12 Quasiment à égale distance de Barcelone que d’Alger, de Pise que de Tunis ou de
Marseille que de Cagliari, l’île de Majorque présentait une situation idéale entre les
deux rives de la Méditerranée et constituait un point de passage sur la route menant à
l’Atlantique. Majorque devint un entrepôt de premier ordre en Méditerranée
occidentale et une escale des circuits de navigation, notamment des convois de galées
vénitiennes se rendant en Flandre ou en revenant. Elle était également le point
convergent d’un intense trafic mené à échelle plus locale entre les Baléares, les côtes
africaines et les côtes ibériques. Majorque était donc une plateforme en Méditerranée,
où se croisaient différents réseaux commerciaux qui opéraient à échelles distinctes
dans un même espace régional. Les marchands florentins achetaient sur place des
produits venus d’Afrique et de péninsule Ibérique qu’ils réexpédiaient sur une large
échelle européenne et méditerranéenne. Par les mêmes vecteurs, ils diffusaient des
produits de régions lointaines importés à Majorque, jusque dans les contrées africaines.

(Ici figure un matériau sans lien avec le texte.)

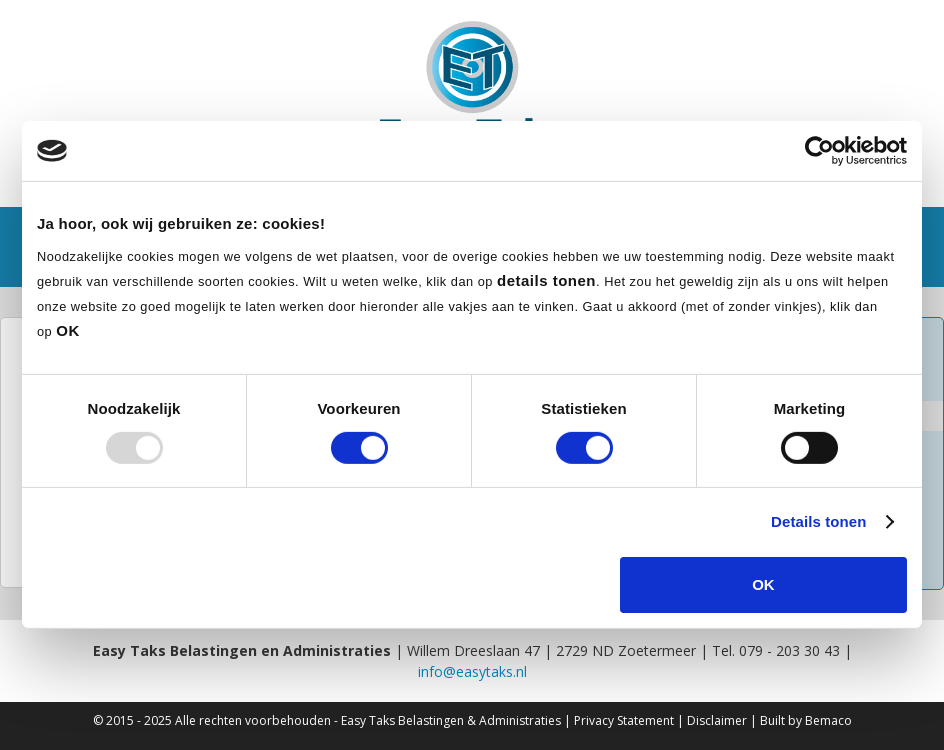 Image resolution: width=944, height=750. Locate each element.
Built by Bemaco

Le cuivre était ainsi convoyé jusqu’à Majorque par des embarcations principalement
vénitiennes puis acheminé par des marins majorquins jusqu’aux côtes africaines.

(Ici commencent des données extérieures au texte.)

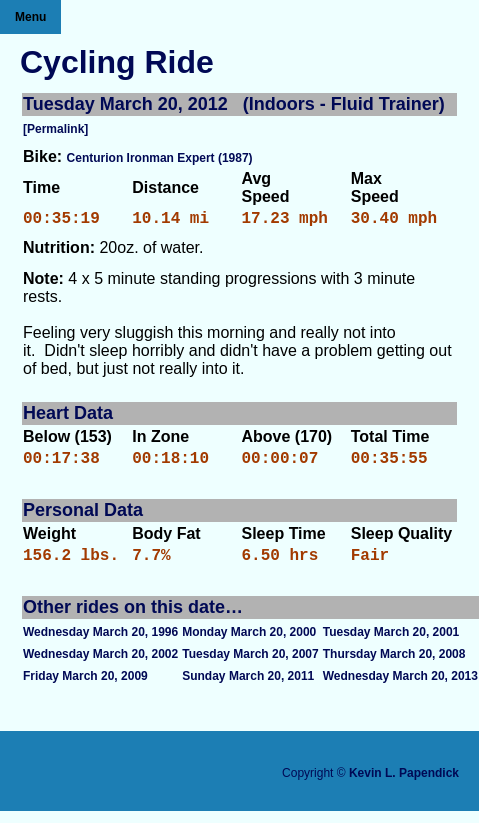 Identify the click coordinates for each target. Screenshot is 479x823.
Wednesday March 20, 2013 (400, 688)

13 Le deuxième espace d’importance, mentionné dans la documentation sous la forme de
« Une », est le port de Honein, qui apparaît comme la plaque tournante entre les côtes
méditerranéennes et l’intérieur du pays. Il est également fait référence à Oran, mais de
manière plus sporadique. Ces deux ports stratégiques étaient fréquentés par des
marchands latins, particulièrement catalano-aragonais, et constituaient le point nodal
entre les espaces transsaharien et méditerranéen. Le contrôle de ces ports était vital
pour les sultans, d’où les luttes entre Mérinides et Abdalwadides pour maîtriser ces
axes de communication (Bouayed, 1988 ; Khelifa, 1992 ; López Pérez, Padilla Lapuente,
2013 ; Valérian, 2006 ; Vanz, 2016).
14 Si Oran semble avoir eu la primauté dans les premiers traités de paix et de commerce
signés avec les puissances latines, et s’il s’agissait également d’une escale sur la route
menant les Génois vers l’Orient, Honein à cette époque semble avoir pris le dessus
(Krueger, 1933 ; Jehel, 1993 ; Valérian, 2004). Des 44 lettres reçues du Maghreb par les
filiales Datini de Majorque, de Valence et de Barcelone, aucune ne provint d’Oran, alors
que Honein était en connexion avec Valence et Majorque. C’est par Honein (via
Valence) qu’arriva la nouvelle concernant le vol du cuivre et c’est également par des
embarcations en provenance de Honein et parfois d’Oran que les marchands florentins
attendaient des nouvelles quant à la demande de rançon. Enfin, c’est toujours à partir
de Honein qu’Antonio Malfante, en 1447, rejoignit Tamanṭīṭ dans le Touat, en douze
jours, en caravane à cheval18.
15 Le troisième lieu majeur est le Touat, seul espace africain situé bien au-delà des côtes et
lieu le plus au sud mentionné dans les lettres du fonds Datini. Cette région apparaît
comme une plaque-tournante du commerce caravanier transsaharien. Dans le
vocabulaire des marchands florentins, le Touat, écrit sous la forme « Tuet » ou
« Tuette », désigne davantage une ville qu’une région : la formule « a Tuet », la plus
régulièrement utilisée, laisse en effet supposer l’identification d’un lieu précis. Niccolò
Manzuoli, qui rédigea l’intégralité de ce corpus, parle également du Touat à trois
interlocuteurs qui n’avaient pas besoin d’explication : Francesco Datini, qui réceptionna
les lettres à Florence, et les deux dirigeants des compagnies ibériques de Barcelone et
de Valence. Ces derniers avaient auparavant séjourné à Majorque : Cristofano di Bartolo

Revue des mondes musulmans et de la Méditerranée, 146 | 2019


De l’île de Majorque au désert du Sahara : réseaux de commerce juifs et trafi... 7

(Barcelone) avait été huit ans à la tête de la compagnie de Majorque ; Agnolo di Michele
(Valence) y avait été employé en 1395-1397.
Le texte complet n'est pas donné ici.